Practically, firms need to build a comprehensive and unified incident reporting data model capable of handling structured and unstructured data from multiple sources. Data quality management, timely data collection, and consistent data formats will be essential. Therefore, firms must establish processes for defining, collecting, validating, and reporting incident data, ensuring that internal and external reporting obligations are met reliably and effectively.

Practical implementation: integrating process, technology and data

Implementing the incident reporting requirements successfully will require firms to align their incident reporting processes, technology stack, and data models. Practically, this implies:

• Reviewing, harmonising, and possibly redefining existing incident classification thresholds, reporting timelines, and criteria to align closely with regulatory parameters.

• Ensuring effective interoperability between multiple incident management tools, through technical integration, middleware deployment, or by adopting enterprise reporting solutions.

Organisations will need a carefully planned and phased implementation programme, recognising the interdependencies between process harmonisation, technology deployment, and data readiness.

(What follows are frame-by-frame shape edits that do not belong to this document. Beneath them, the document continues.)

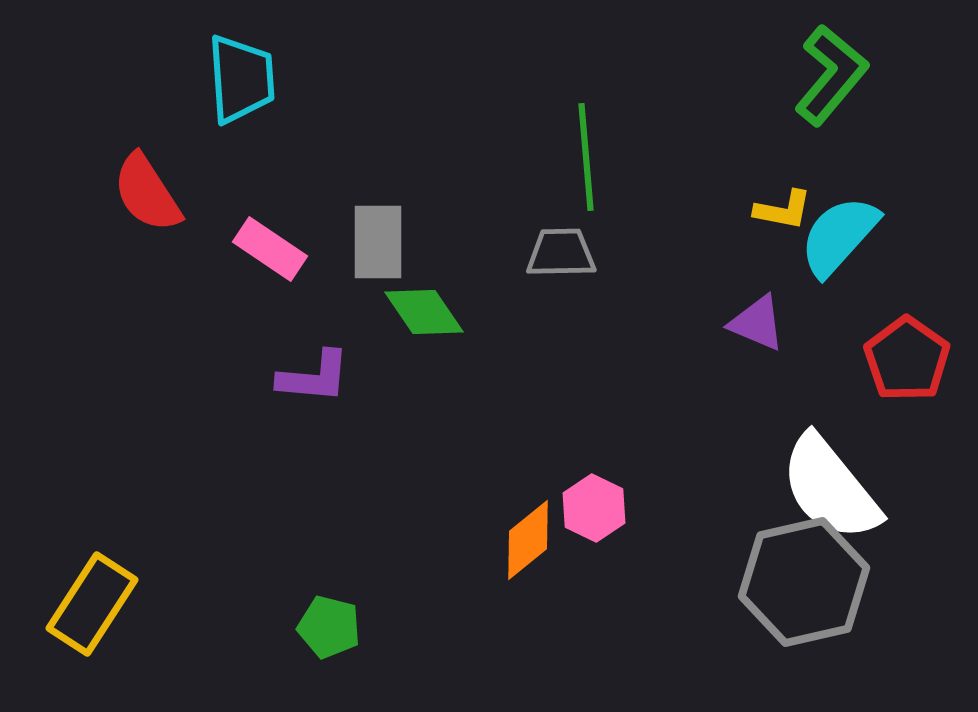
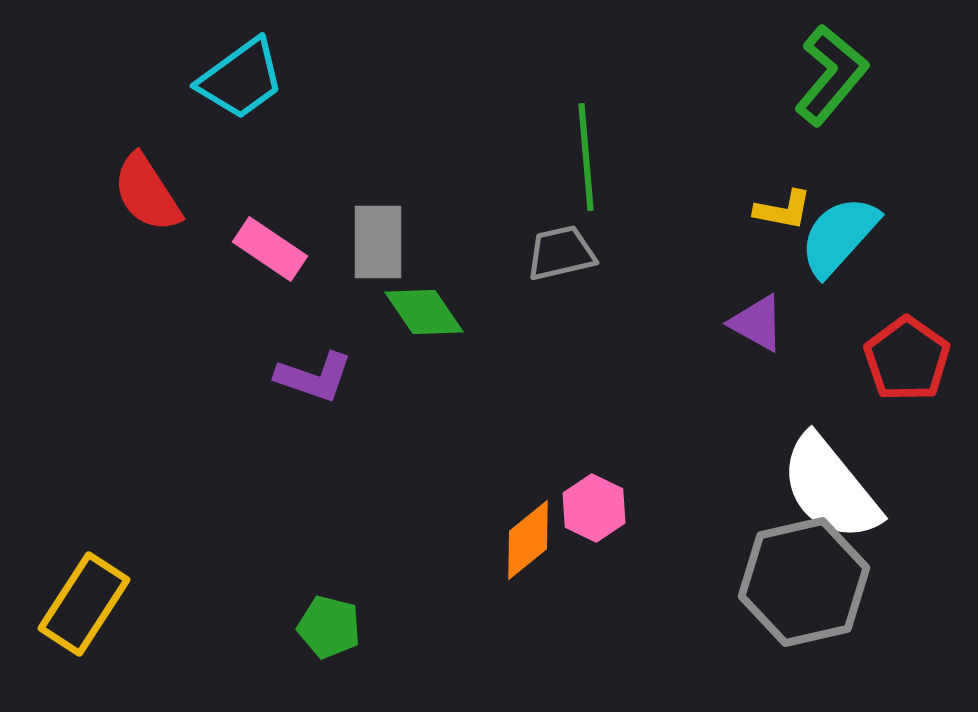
cyan trapezoid: rotated 58 degrees clockwise
gray trapezoid: rotated 12 degrees counterclockwise
purple triangle: rotated 6 degrees clockwise
purple L-shape: rotated 14 degrees clockwise
yellow rectangle: moved 8 px left
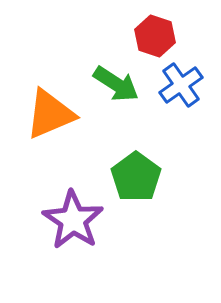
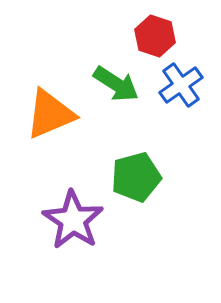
green pentagon: rotated 21 degrees clockwise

Effective governance, strong senior leadership support, stakeholder buy-in across operational domains, and targeted change management efforts will be critical enablers for successful regulatory alignment.

Growing technological complexity, third-party reliance, globalisation and increasing regulatory scrutiny require firms to take a more integrated and proactive approach to incident management. Firms which view incident management as a strategic capability and not just a regulatory checkbox have an opportunity to become more trusted, robust, and future-ready.

Firms have not previously encountered such substantial changes within their internal operating models while simultaneously adapting to an ever-evolving external landscape. It is essential for firms to recognise both internal and external factors, ensuring that their incident management processes are effectively tailored to the current operational environment. Acknowledging the necessary transformation is crucial for developing a fit-for-purpose incident management capability that adequately addresses today's complex challenges.